(Page images and extracted text)
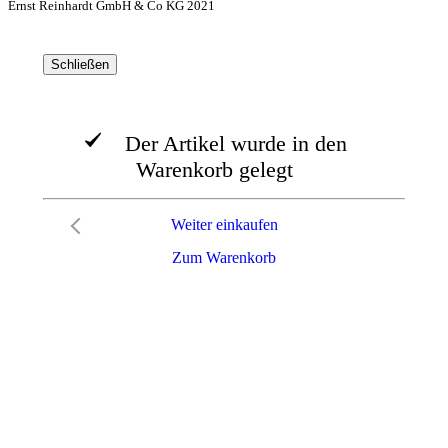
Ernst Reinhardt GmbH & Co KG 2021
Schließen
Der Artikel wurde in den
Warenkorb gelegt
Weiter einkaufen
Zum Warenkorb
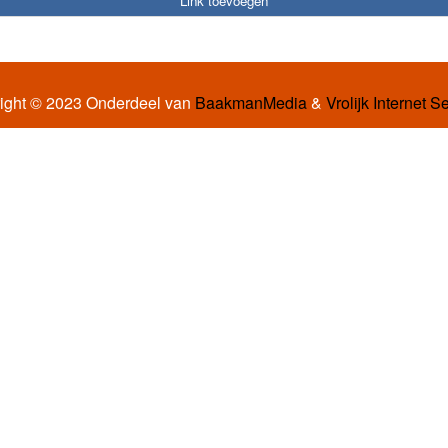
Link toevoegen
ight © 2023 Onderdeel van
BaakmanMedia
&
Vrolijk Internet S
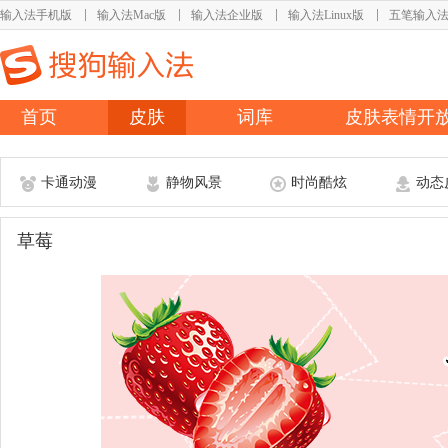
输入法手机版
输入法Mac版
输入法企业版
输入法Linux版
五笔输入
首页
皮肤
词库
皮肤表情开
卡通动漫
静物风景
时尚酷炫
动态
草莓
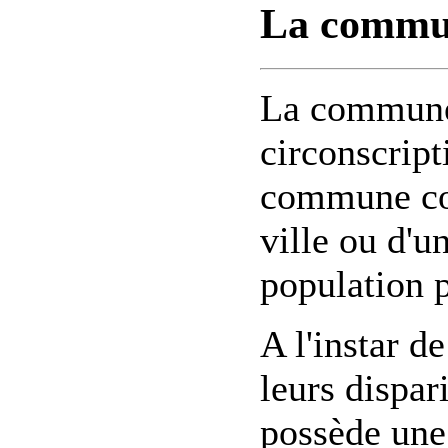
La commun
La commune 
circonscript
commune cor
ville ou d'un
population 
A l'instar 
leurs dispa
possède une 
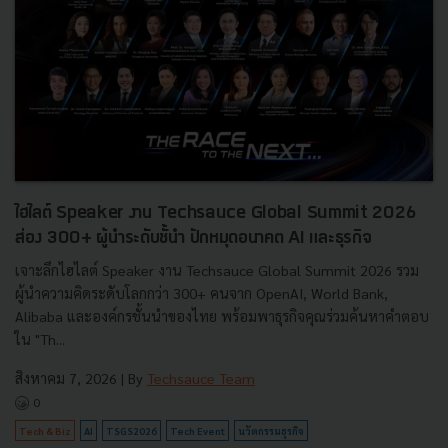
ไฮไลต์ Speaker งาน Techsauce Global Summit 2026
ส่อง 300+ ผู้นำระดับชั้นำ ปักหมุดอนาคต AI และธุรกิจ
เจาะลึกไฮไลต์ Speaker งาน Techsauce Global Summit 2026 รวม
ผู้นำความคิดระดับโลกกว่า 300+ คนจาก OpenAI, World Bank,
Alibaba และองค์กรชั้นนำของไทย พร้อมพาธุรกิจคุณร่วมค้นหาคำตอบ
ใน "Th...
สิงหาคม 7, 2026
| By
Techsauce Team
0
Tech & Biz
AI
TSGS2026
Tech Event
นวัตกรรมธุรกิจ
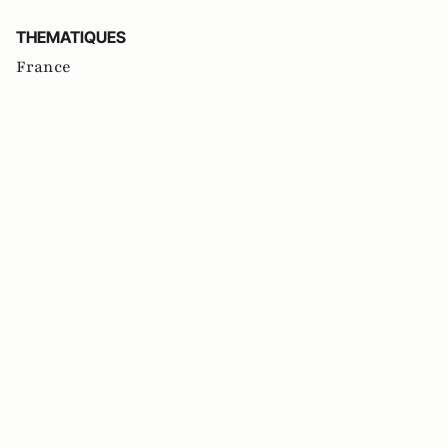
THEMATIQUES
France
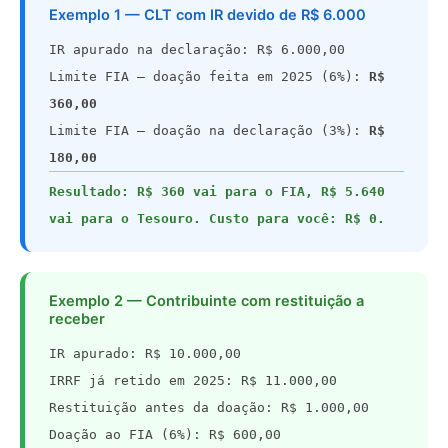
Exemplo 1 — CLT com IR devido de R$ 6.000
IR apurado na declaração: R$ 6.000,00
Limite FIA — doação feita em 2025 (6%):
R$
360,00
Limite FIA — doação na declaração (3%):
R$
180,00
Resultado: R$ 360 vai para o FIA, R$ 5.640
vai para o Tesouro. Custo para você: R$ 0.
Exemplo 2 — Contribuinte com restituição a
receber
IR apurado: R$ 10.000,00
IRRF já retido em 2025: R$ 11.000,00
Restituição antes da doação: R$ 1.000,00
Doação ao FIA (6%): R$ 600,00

(WHAT IS REQUIRED): Which lines of the data include "Speaker"? Copy each of them.

(ANSWER TO THE PROBLEM):
ไฮไลต์ Speaker งาน Techsauce Global Summit 2026
เจาะลึกไฮไลต์ Speaker งาน Techsauce Global Summit 2026 รวม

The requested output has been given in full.